YOUR GOAL: Up to and including the line containing "quelques lignes, à faire se rejoindre", retype each line of the listing below exactly, beginning with the first.

TASK DATA section start

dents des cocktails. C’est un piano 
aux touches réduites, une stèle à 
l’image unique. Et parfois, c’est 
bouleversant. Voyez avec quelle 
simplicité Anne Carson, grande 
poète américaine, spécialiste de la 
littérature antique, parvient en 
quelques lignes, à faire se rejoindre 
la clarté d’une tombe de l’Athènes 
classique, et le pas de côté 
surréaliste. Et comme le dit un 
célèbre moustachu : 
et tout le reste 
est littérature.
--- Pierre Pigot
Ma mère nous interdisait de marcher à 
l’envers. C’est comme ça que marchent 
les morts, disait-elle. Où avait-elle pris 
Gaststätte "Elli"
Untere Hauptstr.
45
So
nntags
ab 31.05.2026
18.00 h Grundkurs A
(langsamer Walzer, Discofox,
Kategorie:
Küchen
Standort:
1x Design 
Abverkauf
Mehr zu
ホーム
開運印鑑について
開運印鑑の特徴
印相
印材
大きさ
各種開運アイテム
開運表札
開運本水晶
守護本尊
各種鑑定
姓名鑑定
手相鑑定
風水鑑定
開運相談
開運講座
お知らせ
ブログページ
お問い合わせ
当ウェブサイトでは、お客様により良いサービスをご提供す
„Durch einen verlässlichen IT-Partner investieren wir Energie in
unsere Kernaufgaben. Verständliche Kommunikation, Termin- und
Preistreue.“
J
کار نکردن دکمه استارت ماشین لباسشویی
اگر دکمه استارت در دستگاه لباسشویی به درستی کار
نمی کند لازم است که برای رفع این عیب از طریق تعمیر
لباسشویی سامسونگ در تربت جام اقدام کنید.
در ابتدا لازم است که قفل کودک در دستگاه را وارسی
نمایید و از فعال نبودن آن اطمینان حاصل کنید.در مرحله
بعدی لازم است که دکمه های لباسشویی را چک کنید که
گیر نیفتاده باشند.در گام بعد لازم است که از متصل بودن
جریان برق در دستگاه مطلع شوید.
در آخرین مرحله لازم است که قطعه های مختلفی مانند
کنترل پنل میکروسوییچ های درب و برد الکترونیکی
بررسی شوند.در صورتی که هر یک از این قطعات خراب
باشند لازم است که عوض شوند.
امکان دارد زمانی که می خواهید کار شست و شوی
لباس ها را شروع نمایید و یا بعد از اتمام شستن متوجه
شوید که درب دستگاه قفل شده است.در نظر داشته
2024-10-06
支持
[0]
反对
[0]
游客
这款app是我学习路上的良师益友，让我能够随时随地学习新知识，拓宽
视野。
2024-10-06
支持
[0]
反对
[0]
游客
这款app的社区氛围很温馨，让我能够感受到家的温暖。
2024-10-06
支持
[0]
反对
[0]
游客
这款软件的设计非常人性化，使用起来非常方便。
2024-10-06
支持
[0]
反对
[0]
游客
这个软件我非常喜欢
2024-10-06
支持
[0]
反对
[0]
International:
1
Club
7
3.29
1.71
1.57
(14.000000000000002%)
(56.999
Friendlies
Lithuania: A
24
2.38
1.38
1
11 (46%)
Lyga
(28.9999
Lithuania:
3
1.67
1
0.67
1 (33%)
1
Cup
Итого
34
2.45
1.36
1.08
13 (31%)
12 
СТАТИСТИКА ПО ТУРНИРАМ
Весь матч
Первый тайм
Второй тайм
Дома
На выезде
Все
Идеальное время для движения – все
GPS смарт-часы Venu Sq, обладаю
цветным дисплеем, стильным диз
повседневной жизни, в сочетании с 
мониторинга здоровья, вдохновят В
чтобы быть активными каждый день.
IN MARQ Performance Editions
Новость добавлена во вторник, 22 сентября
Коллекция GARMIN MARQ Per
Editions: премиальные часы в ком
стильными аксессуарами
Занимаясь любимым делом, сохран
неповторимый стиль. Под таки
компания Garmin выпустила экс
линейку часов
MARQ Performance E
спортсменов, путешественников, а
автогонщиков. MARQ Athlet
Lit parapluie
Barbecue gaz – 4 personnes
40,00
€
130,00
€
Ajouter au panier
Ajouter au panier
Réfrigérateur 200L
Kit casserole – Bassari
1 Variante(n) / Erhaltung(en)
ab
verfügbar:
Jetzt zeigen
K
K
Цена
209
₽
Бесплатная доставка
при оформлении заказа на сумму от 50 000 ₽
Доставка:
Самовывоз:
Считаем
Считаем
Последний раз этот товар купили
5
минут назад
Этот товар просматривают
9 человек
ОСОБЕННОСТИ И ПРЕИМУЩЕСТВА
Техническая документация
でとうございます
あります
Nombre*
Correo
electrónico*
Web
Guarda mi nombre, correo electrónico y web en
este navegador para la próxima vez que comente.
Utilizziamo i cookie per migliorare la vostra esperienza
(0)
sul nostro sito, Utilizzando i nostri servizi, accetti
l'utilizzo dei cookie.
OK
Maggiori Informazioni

TASK DATA section end

TASK RESULT:
dents des cocktails. C’est un piano 
aux touches réduites, une stèle à 
l’image unique. Et parfois, c’est 
bouleversant. Voyez avec quelle 
simplicité Anne Carson, grande 
poète américaine, spécialiste de la 
littérature antique, parvient en 
quelques lignes, à faire se rejoindre 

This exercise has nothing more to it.